Showdown at Sunset on the Xerox StripSquare Copiers Growing Anxious Over Price War
It's a range war on the Xerox Strip-an all-cut fight for the right to reproduce, automation's answer to the gas war.
Since July, Cambridge's four leading Xerox copiers have lined up along a two-block stretch of Mass Ave. servicing the copying needs of undergraduates and faculty members.
Last Saturday, their quiet competitiveness was shattered when James M. Jacobs, proprietor of J. August clothing store and owner of Copy Cat xeroxing dropped his prices from a 5-3-2 cent combination to 3-2-1.
Gnomon Copy, which moved into the old Felix's newsstand next door, met the challenge with a 3-2-1 pricing while publicly charging that Jacobs cut prices simply to drive the competition out of the Square.
Signs and Threats
In a sign posted on its front window, Gnomon claims that the proprietor of J. August threatened to drop prices last month unless the other companies met his slightly higher extra copies price. "Now Jacobs has carried out his threat," according to the sign.
The sign urges copiers to boycott J. August for any of the other copiers in the Square. "You may pay a higher price today," it reads, "but you will insure a viable competitive situation for the future."

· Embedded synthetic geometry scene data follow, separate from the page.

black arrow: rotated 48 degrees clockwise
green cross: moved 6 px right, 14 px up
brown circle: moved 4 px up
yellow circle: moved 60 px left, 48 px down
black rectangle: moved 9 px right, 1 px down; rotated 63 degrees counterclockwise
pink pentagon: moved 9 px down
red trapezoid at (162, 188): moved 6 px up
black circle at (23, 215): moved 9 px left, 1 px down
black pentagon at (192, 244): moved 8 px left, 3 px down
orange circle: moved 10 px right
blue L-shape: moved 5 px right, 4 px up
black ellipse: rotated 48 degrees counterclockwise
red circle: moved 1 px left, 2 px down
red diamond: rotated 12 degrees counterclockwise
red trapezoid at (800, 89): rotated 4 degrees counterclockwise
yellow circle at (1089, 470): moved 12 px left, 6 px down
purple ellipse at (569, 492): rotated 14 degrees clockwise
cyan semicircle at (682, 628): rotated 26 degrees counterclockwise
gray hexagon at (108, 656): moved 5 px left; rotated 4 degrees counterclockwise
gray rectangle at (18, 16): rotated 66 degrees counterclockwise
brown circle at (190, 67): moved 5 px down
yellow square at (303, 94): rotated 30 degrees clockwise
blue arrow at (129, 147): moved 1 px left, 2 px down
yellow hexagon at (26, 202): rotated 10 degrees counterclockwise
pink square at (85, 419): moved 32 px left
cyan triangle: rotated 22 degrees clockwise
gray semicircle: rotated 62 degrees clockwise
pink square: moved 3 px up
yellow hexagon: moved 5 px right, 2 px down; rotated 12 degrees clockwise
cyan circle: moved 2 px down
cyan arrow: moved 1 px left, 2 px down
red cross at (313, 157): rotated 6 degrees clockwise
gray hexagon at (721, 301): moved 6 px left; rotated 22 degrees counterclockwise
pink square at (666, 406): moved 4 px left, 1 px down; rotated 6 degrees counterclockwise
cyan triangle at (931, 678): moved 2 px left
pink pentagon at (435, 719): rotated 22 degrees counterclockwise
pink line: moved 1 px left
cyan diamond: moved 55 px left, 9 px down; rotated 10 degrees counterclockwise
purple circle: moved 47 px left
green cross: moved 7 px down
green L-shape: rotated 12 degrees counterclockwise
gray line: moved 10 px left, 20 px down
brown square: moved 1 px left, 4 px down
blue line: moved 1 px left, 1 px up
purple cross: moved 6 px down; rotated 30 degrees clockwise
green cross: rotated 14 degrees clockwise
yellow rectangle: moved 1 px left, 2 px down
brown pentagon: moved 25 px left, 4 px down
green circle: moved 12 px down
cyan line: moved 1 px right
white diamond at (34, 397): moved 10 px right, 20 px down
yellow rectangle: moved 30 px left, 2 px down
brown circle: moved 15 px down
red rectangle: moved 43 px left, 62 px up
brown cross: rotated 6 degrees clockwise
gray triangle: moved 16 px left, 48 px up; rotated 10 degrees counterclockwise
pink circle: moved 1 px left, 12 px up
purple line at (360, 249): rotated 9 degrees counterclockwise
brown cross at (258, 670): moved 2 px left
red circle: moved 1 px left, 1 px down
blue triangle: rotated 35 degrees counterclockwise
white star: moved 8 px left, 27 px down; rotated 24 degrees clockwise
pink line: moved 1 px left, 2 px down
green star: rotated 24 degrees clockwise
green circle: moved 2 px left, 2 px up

Piqued at Gnomon's posted response, Jacobs added some dressing to his price cuts two days ago with the "guarantee" that the lower prices will remain until May 31, 1971-through the peak season for theses.
"This cracks me up. We've got the lowest prices in the United States and they lower them," Bob Chilton, owner of CopyQuick copiers, said yesterday. Though CopyQuik has stayed with its 5-3-2 pricing, it will reconsider its prices today.
Richard Cauldon, owner of the fourth copier, Reproductions, Inc. would only comment that the price war is "suicidal."
Yesterday, Jacobs could hardly conceal his delight at the furor his price cuts have caused. "We should be given a medal for giving the students a break," he said, "If someone wants to be a damn fool and rent a store with high overhead and all kinds of administrative costs, let him try. We're not here for philanthropy. We can make money at 3-2-1. We can make money at 21/2 cents a copy."
He added that his prices for the last two years have been "too high, but we finally became convinced that our arithmetic was wrong."
It's unclear how long the other xeroxing companies can hold out at prices which everyone but Jacobs finds unfeasible. "It's so close that bookkeeping can offset things one way or another," John Sytek, owner of Gnomon Copy, said. "How long we're prepared to go is up in the air. It will have to be dictated week by week by the situation in the Square."